Insurance does not limit your liability

Do you believe that if you insure your liabilities, the level of your insurance cover acts as a limit on your liability?

It doesn’t.

This is the most common misconception among business owners when I am delivering workshops on contracts. My objective is to help both sides protect their interests and create sustainable business relationships. That means combining insurance, limits on liability and providing great service.

No legal link

At its simplest we need to consider two distinct contracts:

  1. Your contract with your insurer: this limits the insurer’s liability – in the event of a claim – to the amount of your cover, subject to specific conditions and any excess.
  2. Your contracts with your clients or contractors: this will not limit your liability unless there is an express clause to that effect.

Any limit on liability is independent of the level of your insurance cover.

You can have insurance without limiting your liability and you can limit your liability without having insurance.
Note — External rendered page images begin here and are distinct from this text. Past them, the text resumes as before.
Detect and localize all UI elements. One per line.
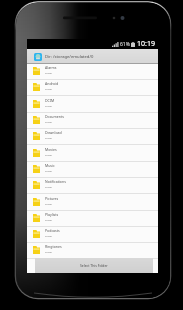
staticText: Folder: [45, 87, 53, 90]
button[interactable]: DCIM: [27, 97, 158, 113]
staticText: Folder: [45, 218, 53, 221]
staticText: Folder: [45, 185, 53, 188]
button[interactable]: Podcasts: [27, 227, 158, 243]
button[interactable]: Notifications: [27, 178, 158, 194]
staticText: Podcasts: [45, 228, 60, 233]
staticText: Folder: [45, 136, 53, 139]
staticText: Alarms: [45, 65, 57, 70]
staticText: 61%: [120, 41, 130, 48]
button[interactable]: Dir: /storage/emulated/0: [27, 49, 158, 64]
staticText: Folder: [45, 153, 53, 156]
staticText: Folder: [45, 250, 53, 253]
staticText: Movies: [45, 147, 57, 152]
button[interactable]: Download: [27, 129, 158, 145]
staticText: Folder: [45, 234, 53, 237]
button[interactable]: Alarms: [27, 64, 158, 80]
staticText: Documents: [45, 114, 64, 119]
staticText: Music: [45, 163, 55, 168]
staticText: Folder: [45, 104, 53, 107]
staticText: Notifications: [45, 179, 66, 184]
staticText: Folder: [45, 169, 53, 172]
staticText: Download: [45, 130, 62, 135]
staticText: Playlists: [45, 212, 59, 217]
button[interactable]: Playlists: [27, 211, 158, 227]
staticText: Dir: /storage/emulated/0: [45, 54, 94, 60]
button[interactable]: Pictures: [27, 195, 158, 211]
button[interactable]: Android: [27, 80, 158, 96]
staticText: Pictures: [45, 196, 59, 201]
button[interactable]: Movies: [27, 146, 158, 162]
staticText: DCIM: [45, 98, 55, 103]
staticText: Ringtones: [45, 244, 62, 249]
staticText: Folder: [45, 202, 53, 205]
button[interactable]: Select This Folder: [35, 258, 153, 273]
staticText: 10:19: [137, 39, 155, 49]
button[interactable]: Ringtones: [27, 243, 158, 259]
staticText: Select This Folder: [80, 263, 108, 268]
button[interactable]: Documents: [27, 113, 158, 129]
button[interactable]: Music: [27, 162, 158, 178]
staticText: Android: [45, 81, 59, 86]
staticText: Folder: [45, 120, 53, 123]
staticText: Folder: [45, 71, 53, 74]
If you don’t have insurance it is definitely in your interests to limit your liability and prevent a massive claim making your company insolvent.
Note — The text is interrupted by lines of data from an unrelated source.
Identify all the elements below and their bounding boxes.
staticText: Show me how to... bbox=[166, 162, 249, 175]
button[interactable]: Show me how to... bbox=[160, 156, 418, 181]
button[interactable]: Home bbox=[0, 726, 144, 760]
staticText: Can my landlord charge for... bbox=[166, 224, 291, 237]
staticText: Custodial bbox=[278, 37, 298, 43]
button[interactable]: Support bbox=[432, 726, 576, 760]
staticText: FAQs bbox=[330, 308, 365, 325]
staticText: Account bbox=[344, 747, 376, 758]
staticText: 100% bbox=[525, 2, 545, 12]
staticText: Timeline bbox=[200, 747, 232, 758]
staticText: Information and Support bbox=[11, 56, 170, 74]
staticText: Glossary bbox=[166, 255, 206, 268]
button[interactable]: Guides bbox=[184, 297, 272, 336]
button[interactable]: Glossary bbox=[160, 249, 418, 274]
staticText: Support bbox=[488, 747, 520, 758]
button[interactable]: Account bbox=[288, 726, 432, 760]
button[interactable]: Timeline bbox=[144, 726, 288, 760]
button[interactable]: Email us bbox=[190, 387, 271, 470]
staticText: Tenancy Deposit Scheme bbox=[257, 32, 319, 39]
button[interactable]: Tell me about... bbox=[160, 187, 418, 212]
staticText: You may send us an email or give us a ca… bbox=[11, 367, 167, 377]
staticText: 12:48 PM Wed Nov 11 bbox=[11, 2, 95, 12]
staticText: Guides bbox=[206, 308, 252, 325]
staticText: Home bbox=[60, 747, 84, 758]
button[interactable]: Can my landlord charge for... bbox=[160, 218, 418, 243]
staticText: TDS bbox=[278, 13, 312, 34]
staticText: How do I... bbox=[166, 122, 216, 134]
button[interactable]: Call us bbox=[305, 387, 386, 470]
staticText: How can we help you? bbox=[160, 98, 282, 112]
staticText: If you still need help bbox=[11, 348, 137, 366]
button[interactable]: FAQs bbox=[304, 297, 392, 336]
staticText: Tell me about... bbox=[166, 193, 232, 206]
If you have insurance, it does not limit your liability – insurance acts as an asset against which claims can be made, but doesn’t stop the claim being greater than your insurance cover or below your excess level.

There is NO correlation between limits of liability (which set out the maximum extent of your liability for damages) and limits of cover (which set out the maximum extent of the insurer’s liability for damages).

The two contracts operate independently.

A tenuous link

However, the courts can take into account the amount of your insurance cover (if you have it) in deciding whether the limit of liability stated in your contracts with your clients or contractors is reasonable under the Unfair Contract Terms Act 1977.

In Ampleforth v Turner & Townsend the court had to review a limitation clause in these terms:

Liability for any negligent failure by [TTPM] to carry out Our duties under these Terms shall be limited to such liability as is covered by Our Professional Indemnity Insurance Policy terms…and in no event shall Our liability exceed the fees paid to Us or £1million whichever is the less

Under the terms of their appointment TTPM agreed to take out PII with a limit of indemnity of £10m. The court considered whether the limit of liability was reasonable and was entitled (s11(4) UCTA 1977) to consider TTPM’s insurance cover.

HHJ Keyser said that the limit of liability was unreasonable and explained his reasons:

The central factor that leads me to that decision is that the contract imposed on TTPM an obligation to take out professional indemnity insurance to a level of £10 million. The cost of such insurance would, as a matter of commercial reality, be passed on to the Trust within the fees payable. Yet the limitation clause would result in a limit of liability equal to the fees paid to TTPM, which is £111,321 (together with whatever might be awarded on the counterclaim). In the absence of any explanation as to why in this case TTPM should have stipulated insurance cover of £10 million despite a limitation of liability to less than £200,000, I consider it unreasonable that the contract purported to limit liability in that manner. The effect of upholding the limitation clause would be that, although the parties had contracted for the insurance of the risks and (implicitly) for the Trust to pay for that insurance, far the greater part of that insurance would be rendered illusory.

What should you do?

Remeber, having insurance does not limit your liability to your clients. Insurance provides an asset against which claims may be made. You need both to safeguard your business.